Another issue, to me, is to structure the format for your intermediate representations so that make it hard to do aught but come up with useful information. So, for instance, in recent work I’ve emphasized that a preliminary output is a competency doc that includes (among other things) the objectives (and measures), models, and common misconceptions. This has evolved from a similar document I use in (learning) game design.
You then need to capture your initial learning flow. This is what Dick & Carey call your instructional strategy, but to me it’s the overall experience of the learner, including addressing the anxieties learners may feel, raising their interest and motivation, and systematically building their confidence. The anxieties or emotional barriers to learning may well be worth capturing at the same time as the competencies, it occurs to me (learning out loud ;).

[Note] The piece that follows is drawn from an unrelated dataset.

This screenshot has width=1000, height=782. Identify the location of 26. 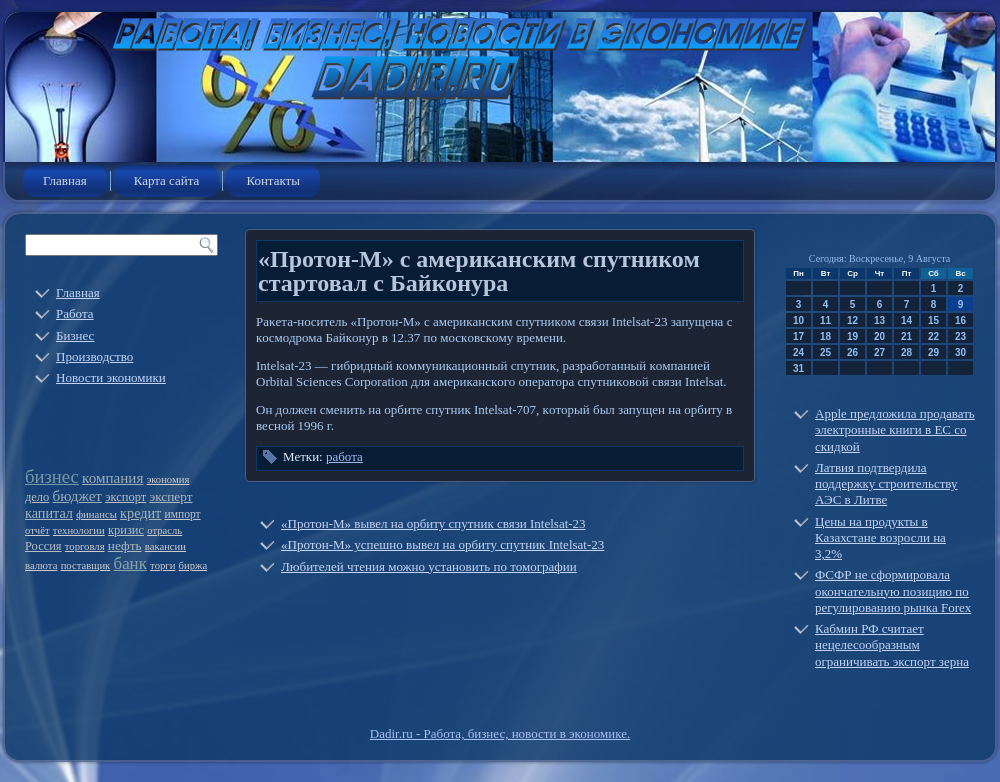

It also helps if your tools don’t interfere with your goals. It should be easy to create animations that help illustrate models (for the concept) and tell stories (for examples). These can be any media tools, of course. The most important tools are the ones you use to create meaningful practice. These should allow you to create mini-, linear-, and branching-scenarios (at least). They should have alternative feedback for every wrong answer. And they should support contextualizing the practice activity. Note that this does not mean tarted up drill and kill with gratuitous ‘themes’ (race cars, game shows). It means having learners make meaningful decisions and act on them in ways like they’d act in the real world (click on buttons for tech, choose dialog alternatives for interpersonal interactions, drag tools to a workbench or adjust controls for lab stuff, etc).
Putting in place processes that only use formal learning when it makes sense, and then doing it right when it does make sense, is key to putting L&D on a path to relevancy. Cranking out courses on demand, focusing on measures like cost/butt/seat, adding rote knowledge quizzes to SME knowledge dumps, etc are instead continuing down the garden path to oblivion. Are you ready to get scientific and strategic about your learning design?